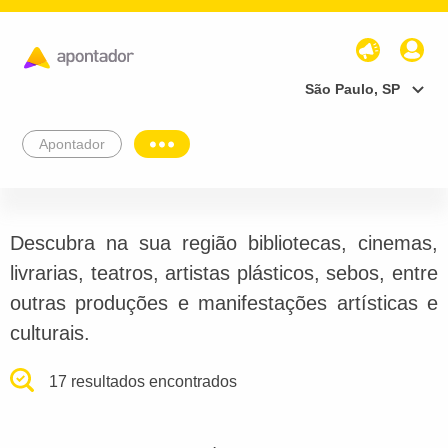
São Paulo, SP
Apontador
Descubra na sua região bibliotecas, cinemas,
livrarias, teatros, artistas plásticos, sebos, entre
outras produções e manifestações artísticas e
culturais.
17 resultados encontrados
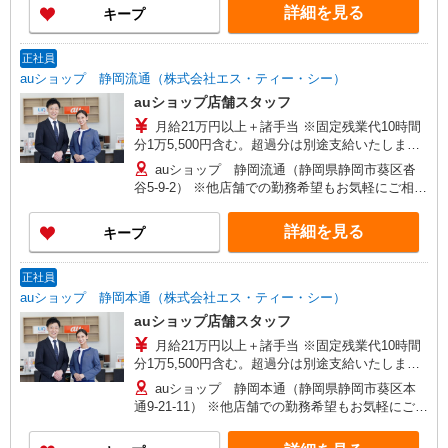
詳細を見る
キープ
＋諸手当）/30歳店長職 経験5年
正社員
auショップ 静岡流通（株式会社エス・ティー・シー）
auショップ店舗スタッフ
月給21万円以上＋諸手当 ※固定残業代10時間
分1万5,500円含む。超過分は別途支給いたしま
す。 【年収例】 年収400万円（月給25万円×12ヶ
auショップ 静岡流通（静岡県静岡市葵区沓
月＋諸手当）/25歳 経験3年 年収440万円（月給
谷5-9-2） ※他店舗での勤務希望もお気軽にご相談
28万円×12ヶ月＋諸手当）/29歳店頭フロア責任
ください 【変更の範囲】 及び会社の定める場所
者 経験5年 年収480万円（月給31万円×12ヶ月
詳細を見る
キープ
＋諸手当）/30歳店長職 経験5年
正社員
auショップ 静岡本通（株式会社エス・ティー・シー）
auショップ店舗スタッフ
月給21万円以上＋諸手当 ※固定残業代10時間
分1万5,500円含む。超過分は別途支給いたしま
す。 【年収例】 年収400万円（月給25万円×12ヶ
auショップ 静岡本通（静岡県静岡市葵区本
月＋諸手当）/25歳 経験3年 年収440万円（月給
通9-21-11） ※他店舗での勤務希望もお気軽にご相
28万円×12ヶ月＋諸手当）/29歳店頭フロア責任
談ください 【変更の範囲】 及び会社の定める場所
者 経験5年 年収480万円（月給31万円×12ヶ月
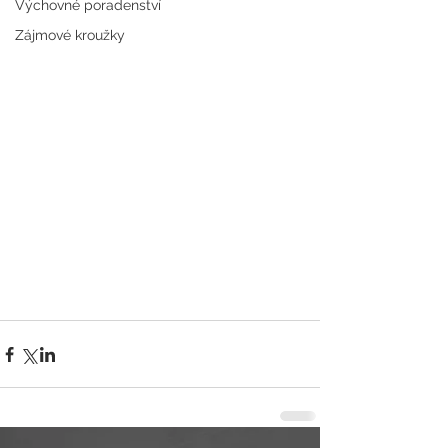
Výchovné poradenství
Zájmové kroužky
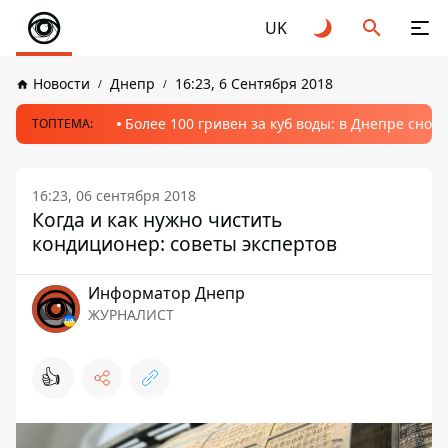
UK
Новости
Днепр
16:23, 6 Сентября 2018
Более 100 гривен за куб воды: в Днепре сно
ТОПТЕМА:
16:23, 06 сентября 2018
Когда и как нужно чистить
кондиционер: советы экспертов
Информатор Днепр
ЖУРНАЛИСТ
👍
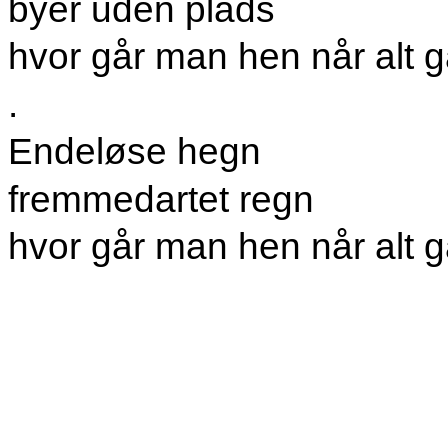
byer uden plads
hvor går man hen når alt 
.
Endeløse hegn
fremmedartet regn
hvor går man hen når alt 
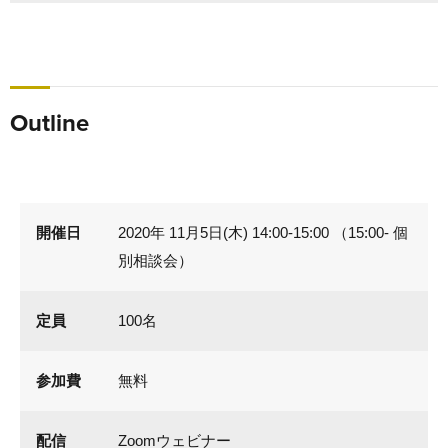
Outline
開催日
2020年 11月5日(木) 14:00-15:00 （15:00- 個
別相談会）
定員
100名
参加費
無料
配信
Zoomウェビナー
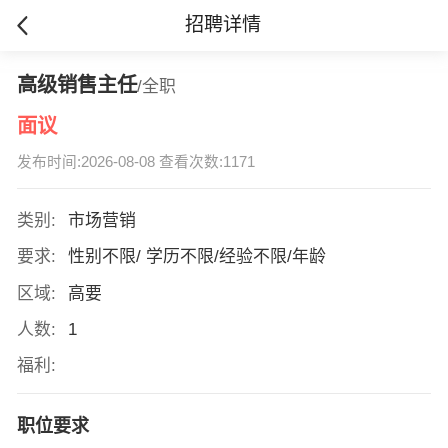
招聘详情
高级销售主任
/全职
面议
发布时间:2026-08-08 查看次数:1171
类别:
市场营销
要求:
性别不限/ 学历不限/经验不限/年龄
区域:
高要
人数:
1
福利:
职位要求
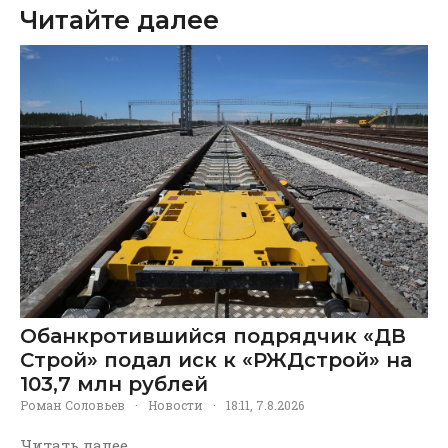
Читайте далее
Обанкротившийся подрядчик «ДВ
Строй» подал иск к «РЖДстрой» на
103,7 млн рублей
Роман Соловьев
·
Новости
·
18:11, 7.8.2026
Читать далее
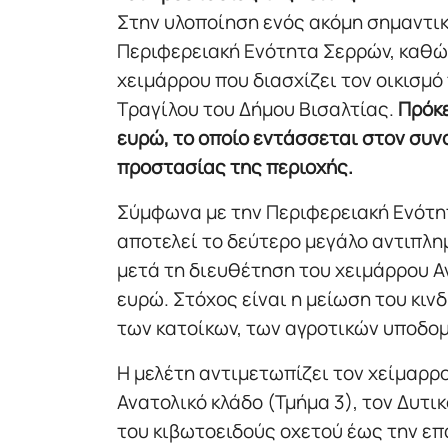
Στην υλοποίηση ενός ακόμη σημαντι
Περιφερειακή Ενότητα Σερρών, καθώ
χειμάρρου που διασχίζει τον οικισμό
Τραγίλου του Δήμου Βισαλτίας.
Πρόκε
ευρώ, το οποίο εντάσσεται στον συν
προστασίας της περιοχής.
Σύμφωνα με την Περιφερειακή Ενότη
αποτελεί το δεύτερο μεγάλο αντιπλημ
μετά τη διευθέτηση του χειμάρρου Α
ευρώ. Στόχος είναι η μείωση του κι
των κατοίκων, των αγροτικών υποδομ
Η μελέτη αντιμετωπίζει τον χείμαρρ
Ανατολικό κλάδο (Τμήμα 3), τον Δυτικ
του κιβωτοειδούς οχετού έως την επα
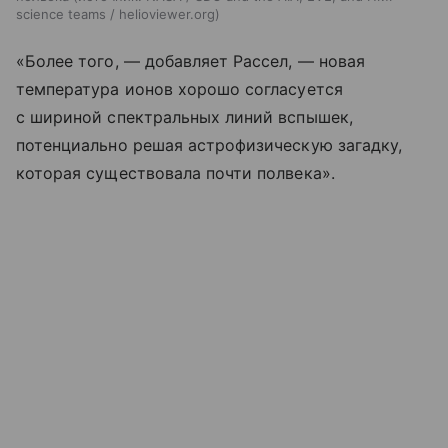
science teams / helioviewer.org
«Более того, — добавляет Рассел, — новая
температура ионов хорошо согласуется
с шириной спектральных линий вспышек,
потенциально решая астрофизическую загадку,
которая существовала почти полвека».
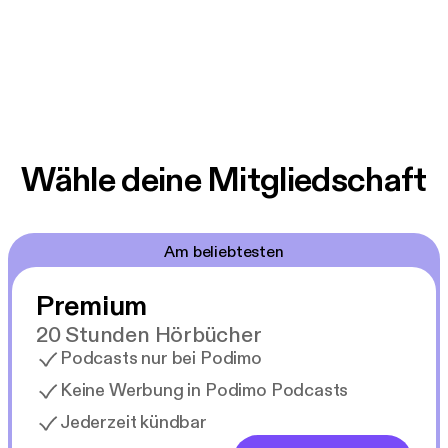
Wähle deine Mitgliedschaft
Am beliebtesten
Premium
20 Stunden Hörbücher
Podcasts nur bei Podimo
Keine Werbung in Podimo Podcasts
Jederzeit kündbar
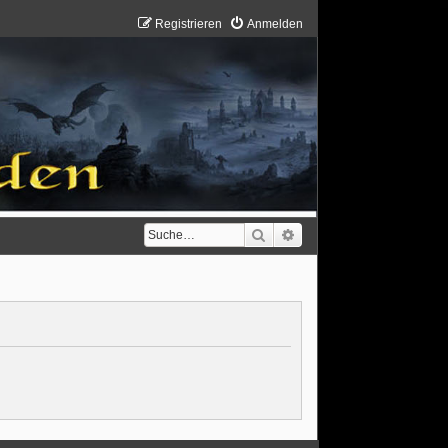
Registrieren
Anmelden
Suche
Erweiterte Suche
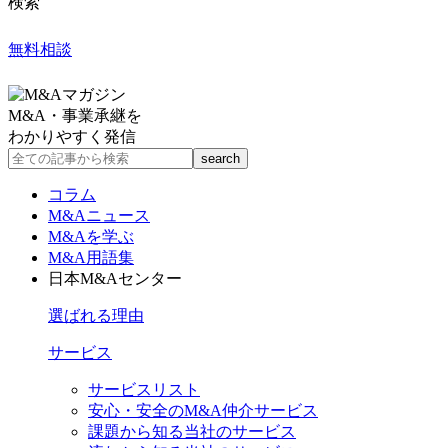
検索
無料相談
M&A・事業承継を
わかりやすく発信
コラム
M&Aニュース
M&Aを学ぶ
M&A用語集
日本M&Aセンター
選ばれる理由
サービス
サービスリスト
安心・安全のM&A仲介サービス
課題から知る当社のサービス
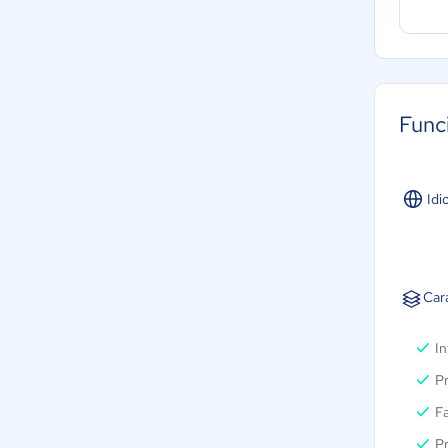
Func
Idi
Car
I
P
Fa
P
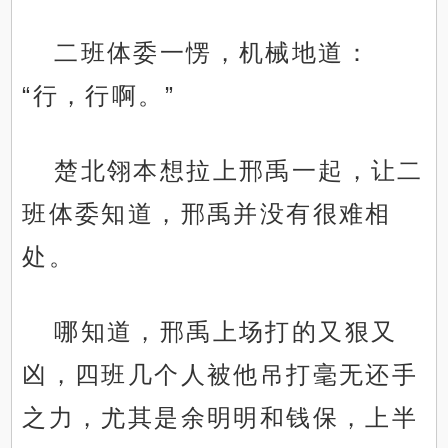
二班体委一愣，机械地道：
“行，行啊。”
楚北翎本想拉上邢禹一起，让二
班体委知道，邢禹并没有很难相
处。
哪知道，邢禹上场打的又狠又
凶，四班几个人被他吊打毫无还手
之力，尤其是余明明和钱保，上半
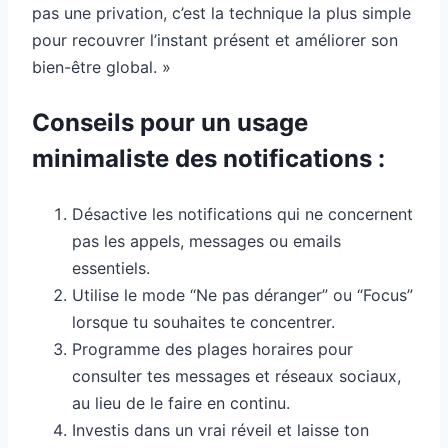
pas une privation, c’est la technique la plus simple
pour recouvrer l’instant présent et améliorer son
bien-être global. »
Conseils pour un usage
minimaliste des notifications :
Désactive les notifications qui ne concernent
pas les appels, messages ou emails
essentiels.
Utilise le mode “Ne pas déranger” ou “Focus”
lorsque tu souhaites te concentrer.
Programme des plages horaires pour
consulter tes messages et réseaux sociaux,
au lieu de le faire en continu.
Investis dans un vrai réveil et laisse ton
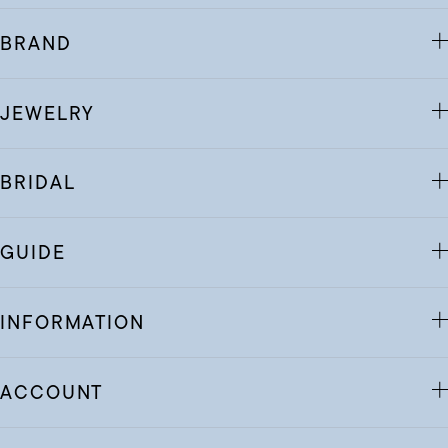
BRAND
JEWELRY
BRIDAL
GUIDE
INFORMATION
ACCOUNT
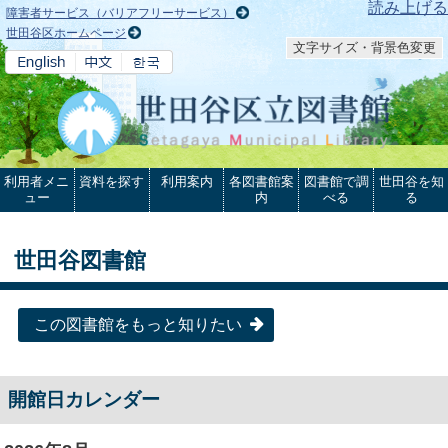
本文へ
読み上げる
障害者サービス（バリアフリーサービス）
世田谷区ホームページ
文字サイズ・背景色変更
利用者メニ
資料を探す
利用案内
各図書館案
図書館で調
世田谷を知
ュー
内
べる
る
世田谷図書館
この図書館をもっと知りたい
開館日カレンダー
────────────────
= Exercise aim =
Exact repetition of the data is needed, with no images retained.

= Response =
São Paulo, SP
Apontador
Descubra na sua região bibliotecas, cinemas,
livrarias, teatros, artistas plásticos, sebos, entre
outras produções e manifestações artísticas e
culturais.
17 resultados encontrados
詳細を見る
キープ
＋諸手当）/30歳店長職 経験5年
正社員
auショップ 静岡流通（株式会社エス・ティー・シー）
auショップ店舗スタッフ
月給21万円以上＋諸手当 ※固定残業代10時間
分1万5,500円含む。超過分は別途支給いたしま
す。 【年収例】 年収400万円（月給25万円×12ヶ
auショップ 静岡流通（静岡県静岡市葵区沓
月＋諸手当）/25歳 経験3年 年収440万円（月給
谷5-9-2） ※他店舗での勤務希望もお気軽にご相談
28万円×12ヶ月＋諸手当）/29歳店頭フロア責任
ください 【変更の範囲】 及び会社の定める場所
者 経験5年 年収480万円（月給31万円×12ヶ月
詳細を見る
キープ
＋諸手当）/30歳店長職 経験5年
正社員
auショップ 静岡本通（株式会社エス・ティー・シー）
auショップ店舗スタッフ
月給21万円以上＋諸手当 ※固定残業代10時間
分1万5,500円含む。超過分は別途支給いたしま
す。 【年収例】 年収400万円（月給25万円×12ヶ
auショップ 静岡本通（静岡県静岡市葵区本
月＋諸手当）/25歳 経験3年 年収440万円（月給
通9-21-11） ※他店舗での勤務希望もお気軽にご相
28万円×12ヶ月＋諸手当）/29歳店頭フロア責任
談ください 【変更の範囲】 及び会社の定める場所
者 経験5年 年収480万円（月給31万円×12ヶ月
Výchovné poradenství
Zájmové kroužky
UK
Новости
Днепр
16:23, 6 Сентября 2018
Более 100 гривен за куб воды: в Днепре сно
ТОПТЕМА:
16:23, 06 сентября 2018
Когда и как нужно чистить
кондиционер: советы экспертов
Информатор Днепр
ЖУРНАЛИСТ
👍
byer uden plads
hvor går man hen når alt 
.
Endeløse hegn
fremmedartet regn
hvor går man hen når alt 
Outline
開催日
2020年 11月5日(木) 14:00-15:00 （15:00- 個
別相談会）
定員
100名
参加費
無料
配信
Zoomウェビナー
招聘详情
高级销售主任
/全职
面议
发布时间:2026-08-08 查看次数:1171
类别:
市场营销
要求:
性别不限/ 学历不限/经验不限/年龄
区域:
高要
人数:
1
福利:
职位要求
Читайте далее
Обанкротившийся подрядчик «ДВ
Строй» подал иск к «РЖДстрой» на
103,7 млн рублей
Роман Соловьев
·
Новости
·
18:11, 7.8.2026
Читать далее
Στην υλοποίηση ενός ακόμη σημαντι
Περιφερειακή Ενότητα Σερρών, καθώ
χειμάρρου που διασχίζει τον οικισμό
Τραγίλου του Δήμου Βισαλτίας.
Πρόκε
ευρώ, το οποίο εντάσσεται στον συν
προστασίας της περιοχής.
Σύμφωνα με την Περιφερειακή Ενότη
αποτελεί το δεύτερο μεγάλο αντιπλημ
μετά τη διευθέτηση του χειμάρρου Α
ευρώ. Στόχος είναι η μείωση του κι
των κατοίκων, των αγροτικών υποδομ
Η μελέτη αντιμετωπίζει τον χείμαρρ
Ανατολικό κλάδο (Τμήμα 3), τον Δυτικ
του κιβωτοειδούς οχετού έως την επα
science teams / helioviewer.org
«Более того, — добавляет Рассел, — новая
температура ионов хорошо согласуется
с шириной спектральных линий вспышек,
потенциально решая астрофизическую загадку,
которая существовала почти полвека».
Wähle deine Mitgliedschaft
Am beliebtesten
Premium
20 Stunden Hörbücher
Podcasts nur bei Podimo
Keine Werbung in Podimo Podcasts
Jederzeit kündbar
Registrieren
Anmelden
Suche
Erweiterte Suche
検索
無料相談
M&A・事業承継を
わかりやすく発信
コラム
M&Aニュース
M&Aを学ぶ
M&A用語集
日本M&Aセンター
選ばれる理由
サービス
サービスリスト
安心・安全のM&A仲介サービス
課題から知る当社のサービス
Func
Idi
Car
I
P
Fa
P
二班体委一愣，机械地道：
“行，行啊。”
楚北翎本想拉上邢禹一起，让二
班体委知道，邢禹并没有很难相
处。
哪知道，邢禹上场打的又狠又
凶，四班几个人被他吊打毫无还手
之力，尤其是余明明和钱保，上半
pas une privation, c’est la technique la plus simple
pour recouvrer l’instant présent et améliorer son
bien-être global. »
Conseils pour un usage
minimaliste des notifications :
Désactive les notifications qui ne concernent
pas les appels, messages ou emails
essentiels.
Utilise le mode “Ne pas déranger” ou “Focus”
lorsque tu souhaites te concentrer.
Programme des plages horaires pour
consulter tes messages et réseaux sociaux,
au lieu de le faire en continu.
Investis dans un vrai réveil et laisse ton
BRAND
JEWELRY
BRIDAL
GUIDE
INFORMATION
ACCOUNT
本文へ
読み上げる
障害者サービス（バリアフリーサービス）
世田谷区ホームページ
文字サイズ・背景色変更
利用者メニ
資料を探す
利用案内
各図書館案
図書館で調
世田谷を知
ュー
内
べる
る
世田谷図書館
この図書館をもっと知りたい
開館日カレンダー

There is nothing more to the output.